Thanks for the information. I will pass it on to friends in Nepal


----------



## reaganmarsh (Oct 18, 2016)

Now that's pretty cool! I really like that they're trying to serve the Church by giving men who are testing their call the opportunity to see if they are able to handle seminary training. That's Kingdom-mindedness. May their tribe increase.


----------



## timfost (Oct 19, 2016)

I audited a course from there a couple of years ago (HTS is a relatively new RCUS seminary). I would highly recommend. I've met Dr. Koerner on several occasions and have thoroughly benefited from his knowledge, instruction and preaching.


----------



## Polanus1561 (Oct 19, 2016)

timfost said:


> I audited a course from there a couple of years ago (HTS is a relatively new RCUS seminary). I would highly recommend. I've met Dr.
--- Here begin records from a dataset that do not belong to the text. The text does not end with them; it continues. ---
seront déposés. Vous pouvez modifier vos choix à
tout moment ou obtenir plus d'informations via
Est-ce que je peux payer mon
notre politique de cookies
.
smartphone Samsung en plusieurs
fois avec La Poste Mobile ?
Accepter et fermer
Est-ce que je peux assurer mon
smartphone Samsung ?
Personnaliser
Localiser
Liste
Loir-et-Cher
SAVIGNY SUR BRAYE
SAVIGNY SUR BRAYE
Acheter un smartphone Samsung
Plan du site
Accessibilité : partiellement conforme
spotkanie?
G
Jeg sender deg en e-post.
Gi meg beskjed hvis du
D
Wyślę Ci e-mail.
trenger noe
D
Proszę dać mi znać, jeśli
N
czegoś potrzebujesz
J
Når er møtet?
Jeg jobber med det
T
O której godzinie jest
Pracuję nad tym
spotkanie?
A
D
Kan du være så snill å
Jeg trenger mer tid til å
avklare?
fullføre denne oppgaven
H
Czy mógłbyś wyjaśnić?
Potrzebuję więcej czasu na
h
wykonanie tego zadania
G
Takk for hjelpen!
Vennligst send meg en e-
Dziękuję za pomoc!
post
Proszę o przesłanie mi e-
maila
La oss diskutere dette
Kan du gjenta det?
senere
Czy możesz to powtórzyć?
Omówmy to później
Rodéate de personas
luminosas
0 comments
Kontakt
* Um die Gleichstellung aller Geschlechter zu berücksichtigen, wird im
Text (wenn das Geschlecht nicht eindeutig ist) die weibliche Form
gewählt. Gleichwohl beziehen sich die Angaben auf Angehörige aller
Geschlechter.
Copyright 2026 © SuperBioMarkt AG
Koerner on several occasions and have thoroughly benefited from his knowledge, instruction and preaching.



is it offically attached to RCUS? I do like their clear course outline and their choice of books! Berkhof, Calvin, Bavinck with Turretin, Reymond to supplement their ST


----------



## timfost (Oct 20, 2016)

John Yap said:


> is it offically attached to RCUS?



Yes. From their mission statement:



> Heidelberg Theological Seminary shall have as its main mission the goal of training and preparing men who are committed to being faithful and devoted pastors in the Reformed Church in the United States (and sister denominations), all to the glory of the one head of the church, the Lord and Savior Jesus Christ.



http://heidelbergseminary.org/about-us/about-hts/


----------